The reduced row-echelon form of the augmented matrix for a system of linear equations with variables x1, ... , x5 is given below. Determine the solutions for the system and enter them below.

1 0 0 -3 -3 = 4
0 1 0 -2 -5 =-1
0 0 0 0 0 = 0
If the system has infinitely many solutions, your answer may use expressions involving the parameters r, s, and t.

Please help, it's very urgent.

To determine the solutions for the system of linear equations, we look at the reduced row-echelon form of the augmented matrix given. From the last row of the matrix, we can observe that the equation 0 = 0 holds true. This implies that the system has dependent equations, meaning there are infinitely many solutions.

To find these solutions, we need to express the variables in terms of the parameters r, s, and t.

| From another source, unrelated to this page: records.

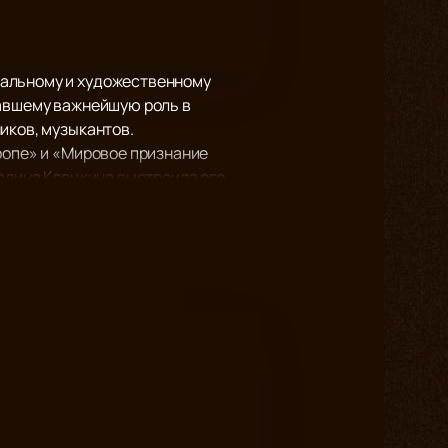
ральному и художественному
равшему важнейшую роль в
иков, музыкантов.
ропе» и «Мировое признание
Галина Клецкина выстроила его
е Шанель – они рассказывают о
 влились в единый дягилевский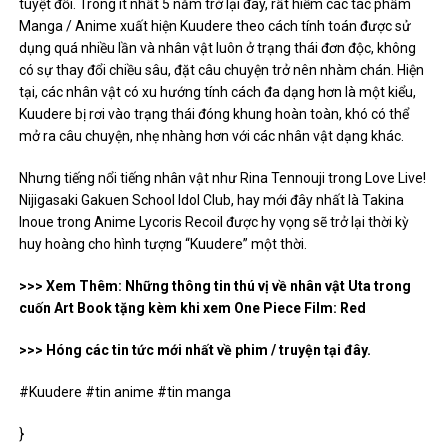
tuyệt đối. Trong ít nhất 5 năm trở lại đây, rất hiếm các tác phẩm
Manga / Anime xuất hiện Kuudere theo cách tính toán được sử
dụng quá nhiều lần và nhân vật luôn ở trạng thái đơn độc, không
có sự thay đổi chiều sâu, đặt câu chuyện trở nên nhàm chán. Hiện
tại, các nhân vật có xu hướng tính cách đa dạng hơn là một kiểu,
Kuudere bị rơi vào trạng thái đóng khung hoàn toàn, khó có thể
mở ra câu chuyện, nhẹ nhàng hơn với các nhân vật dạng khác.
Nhưng tiếng nổi tiếng nhân vật như Rina Tennouji trong Love Live!
Nijigasaki Gakuen School Idol Club, hay mới đây nhất là Takina
Inoue trong Anime Lycoris Recoil được hy vọng sẽ trở lại thời kỳ
huy hoàng cho hình tượng “Kuudere” một thời.
>>> Xem Thêm: Những thông tin thú vị về nhân vật Uta trong
cuốn Art Book tặng kèm khi xem One Piece Film: Red
>>> Hóng các tin tức mới nhất về phim / truyện tại đây.
#Kuudere #tin anime #tin manga
}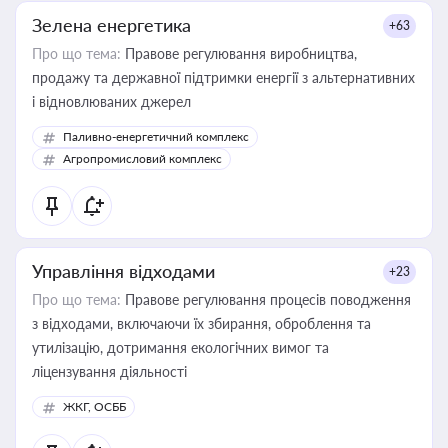
Зелена енергетика
+63
Про що тема:
Правове регулювання виробництва,
продажу та державної підтримки енергії з альтернативних
і відновлюваних джерел
Паливно-енергетичний комплекс
Агропромисловий комплекс
Управління відходами
+23
Про що тема:
Правове регулювання процесів поводження
з відходами, включаючи їх збирання, оброблення та
утилізацію, дотримання екологічних вимог та
ліцензування діяльності
ЖКГ, ОСББ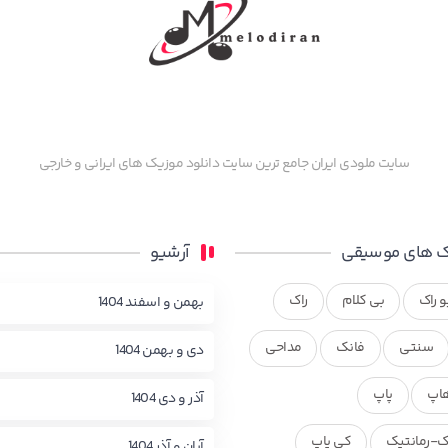
سایت ملودی ایران جامع ترین سایت دانلود موزیک های ایرانی و خارجی
 های موسیقی
آرشیو
و راک
بی کلام
راک
بهمن و اسفند 1404
سنتی
فانک
مداحی
دی و بهمن 1404
اپ
پاپ
آذر و دی 1404
ک-رمانتیک
کی پاپ
آبان و آذر 1404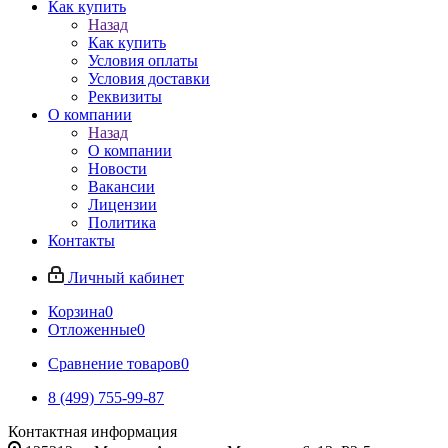
Как купить
Назад
Как купить
Условия оплаты
Условия доставки
Реквизиты
О компании
Назад
О компании
Новости
Вакансии
Лицензии
Политика
Контакты
Личный кабинет
Корзина
0
Отложенные
0
Сравнение товаров
0
8 (499) 755-99-87
Контактная информация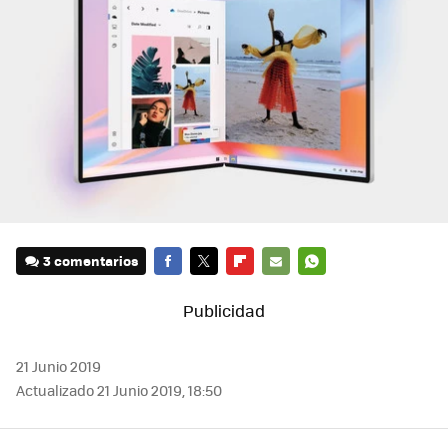
3 comentarios
FACEBOOK
TWITTER
FLIPBOARD
E-
WHATSAPP
MAIL
21 Junio 2019
Actualizado 21 Junio 2019, 18:50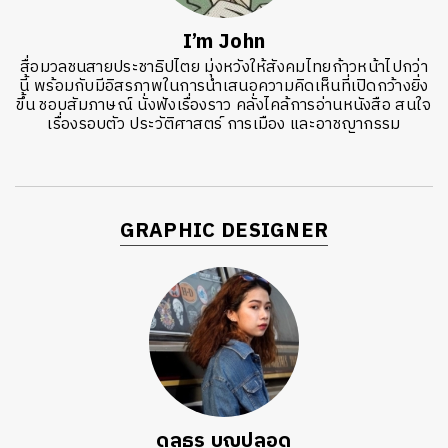
I’m John
สื่อมวลชนสายประชาธิปไตย มุ่งหวังให้สังคมไทยก้าวหน้าไปกว่า
นี้ พร้อมกับมีอิสรภาพในการนำเสนอความคิดเห็นที่เปิดกว้างยิ่ง
ขึ้น ชอบสัมภาษณ์ นั่งฟังเรื่องราว คลั่งไคล้การอ่านหนังสือ สนใจ
เรื่องรอบตัว ประวัติศาสตร์ การเมือง และอาชญากรรม
GRAPHIC DESIGNER
ดลธร บุญปลอด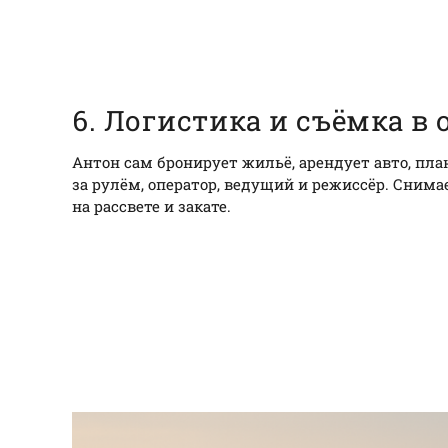
6. Логистика и съёмка в
Антон сам бронирует жильё, арендует авто, пл
за рулём, оператор, ведущий и режиссёр. Снима
на рассвете и закате.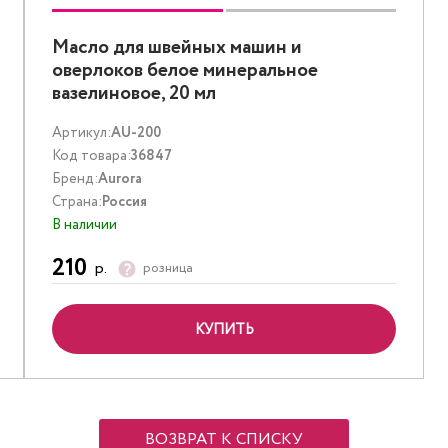
Масло для швейных машин и
оверлоков белое минеральное
вазелиновое, 20 мл
Артикул:
AU-200
Код товара:
36847
Бренд:
Aurora
Страна:
Россия
В наличии
210
р.
розница
КУПИТЬ
ВОЗВРАТ К СПИСКУ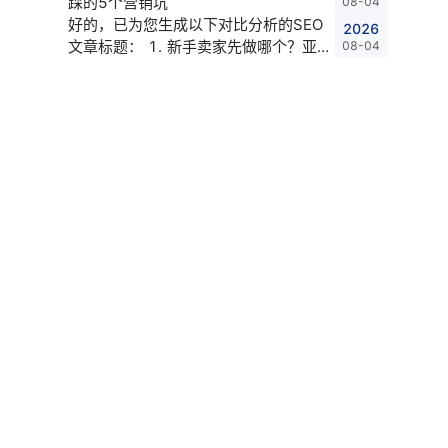
踩的5个营销坑
08-04
好的，已为您生成以下对比分析的SEO
2026
文章标题： 1. 新手卖家先做哪个？亚马
08-04
逊还是速卖通？ 2. 亚马逊 vs Tik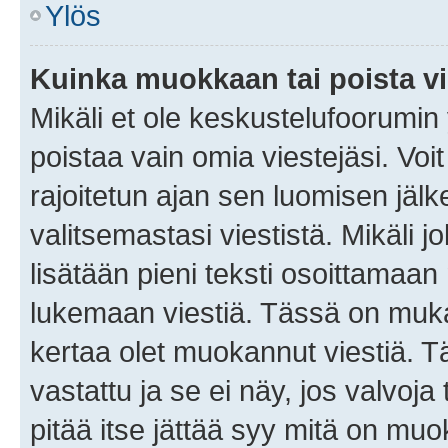
Ylös
Kuinka muokkaan tai poista vi
Mikäli et ole keskustelufoorumin y
poistaa vain omia viestejäsi. Voi
rajoitetun ajan sen luomisen jäl
valitsemastasi viestistä. Mikäli jo
lisätään pieni teksti osoittama
lukemaan viestiä. Tässä on mu
kertaa olet muokannut viestiä. Tä
vastattu ja se ei näy, jos valvoja
pitää itse jättää syy mitä on muo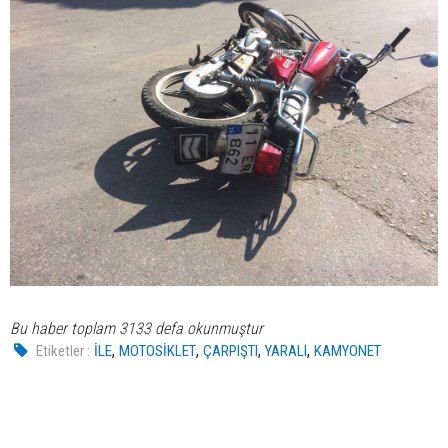
Bu haber toplam 3133 defa okunmuştur
,
,
,
,
Etiketler :
İLE
MOTOSİKLET
ÇARPIŞTI
YARALI
KAMYONET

We can start by writing the equations in terms of the variables x1, x2, x3, x4, and x5:

x1 - 3x4 - 3x5 = 4 (Equation 1)
x2 - 2x4 - 5x5 = -1 (Equation 2)

Now let's solve for x1 and x2 in terms of the remaining variables:

From Equation 1, we have:
x1 = 3x4 + 3x5 + 4

From Equation 2, we have:
x2 = 2x4 + 5x5 - 1

Since x3 is a free variable (no pivot in its column), we can express it in terms of a parameter. Let's use r as the parameter:

x3 = r

Finally, we express x4 and x5 in terms of the remaining free variables s and t:

x4 = s
x5 = t

Therefore, the solutions for the system of linear equations are:

x1 = 3s + 3t + 4
x2 = 2s + 5t - 1
x3 = r
x4 = s
x5 = t

If you have any specific values for r, s, and t, you can substitute them into these equations to obtain the corresponding solutions.